I wish I could tell you that I relieve stress with a vigorous workout but, I am admittedly a physically lazy person. I’m not proud that I have, on occasion left the garbage cans at the curb for my husband to bring in because I simply did not want to exert the energy to roll them 20 feet to the side of the house. I do, however, indulge in other excellent (non-physical) de-stressing activities including prayer, meditation, and long, hot baths.
For this article, I’d like to focus on meditation. As little as 10 quiet, thoughtless minutes per day can dramatically decrease stress levels. According to a study conducted by Harvard instructor Sara Lazar Ph.D., certain types of meditation have even resulted in an increase in gray matter thickness in areas of the human cortex.
"Our data suggest that meditation practice can promote cortical plasticity in adults in areas important for cognitive and emotional processing and well-being… “
How it’s done
If you’re new to meditation, I urge you to simply try spending 10 minutes focused only on breathing. Simply close your eyes and follow your breath as you inhale visualizing it filling your lungs, then slowly release the breath and see it exit the lungs through the trachea, out your mouth, and into the air. Repeat this action until you feel calm, centered, and relaxed. There are many great meditation methods, but this is a simple, easy-to-follow meditative exercise that you can do almost anywhere!
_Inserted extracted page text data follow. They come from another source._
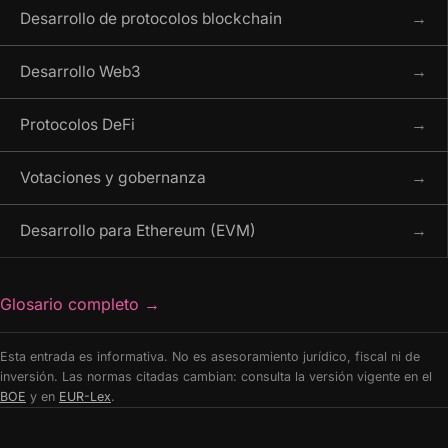
Desarrollo de protocolos blockchain
→
Desarrollo Web3
→
Protocolos DeFi
→
Votaciones y gobernanza
→
Desarrollo para Ethereum (EVM)
→
Glosario completo
→
Esta entrada es informativa. No es asesoramiento jurídico, fiscal ni de
inversión. Las normas citadas cambian: consulta la versión vigente en el
BOE
y en
EUR-Lex
.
Generally, when I relax or meditate, I like to diffuse essential oils to help promote mental clarity, focus, and relaxation. Since the very core of aromatherapy is to benefit the psychological as well as the physical, it complements the act of meditation perfectly.
Most of us are familiar with Frankincense (or Olibanum) in the biblical sense as a gift given to the Baby Jesus by the wise men. At this time, Frankincense was very precious, rare, and incredibly expensive. It was not only a cure-all for many ailments but symbolically represented the divinity of Christ.
It has been used for over 5000 years, spanning many cultures for spiritual healing. This exceptional oil is widely revered for its spiritual qualities as well as its medicinal history. Because of its beneficial purifying attributes, Frankincense was used to “smoke” blankets and clothes and is to this day still used to purify the air. Additionally, due to its anti-tumoral properties, Frankincense has been the epicenter of a recent study by immunologist Mahmoud Suhail.
It aids meditation by calming the mind, promoting relaxation by slowing and deepening breathing, and enhancing enlightenment making it an ideal meditation companion.
A traditional emblem of love and innocence, the Greeks would create wreaths and garlands of Myrtle to lay at the Greek goddess Aphrodite's altars as it was a sacred plant to her. To this day, myrtle is worn by brides to symbolize the union of their marriage. Perhaps its mild camphorous but slightly floral aroma leads to the romanticism of the oil, but it also is an excellent aid for respiratory ailments. Not as harsh as Eucalyptus but with similar benefits, it has been used to help children suffering from asthma attacks and other respiratory issues. Personally, I find rubbing a drop on the soles of my feet at bedtime completely alleviates the dry, irritating cough associated with allergies I sometimes experience. For meditation, Myrtle helps to release anger and inner conflict. It is an emotional cleanser and seems to harmonize and balance emotions.
Also known as “Nard”, this famous biblical anointing oil has been used in Ayurvedic treatments in India since ancient times. Due to its natural anti-bacterial and anti-fungal properties, it is commonly used in various skin treatments but is also revered in herbal medicine for its ability to aid in cell regeneration as well as hormone balancing. From an aromatherapeutic aspect, Spikenard is widely used in meditation to stimulate inward reflection as well as balancing and grounding. Its wet, earthy aroma helps to sedate the overactive mind and allow deeper concentration. We could all use a little more peace in our lives. Even if you’ve eschewed the idea of meditation in the past, simply look at if from a different perspective. It doesn’t have to be a completely foreign idea to simply relax. As a good friend of mine (who has two rambunctious little girls) says, “you call it meditation, I call it a ‘mommy time-out’”.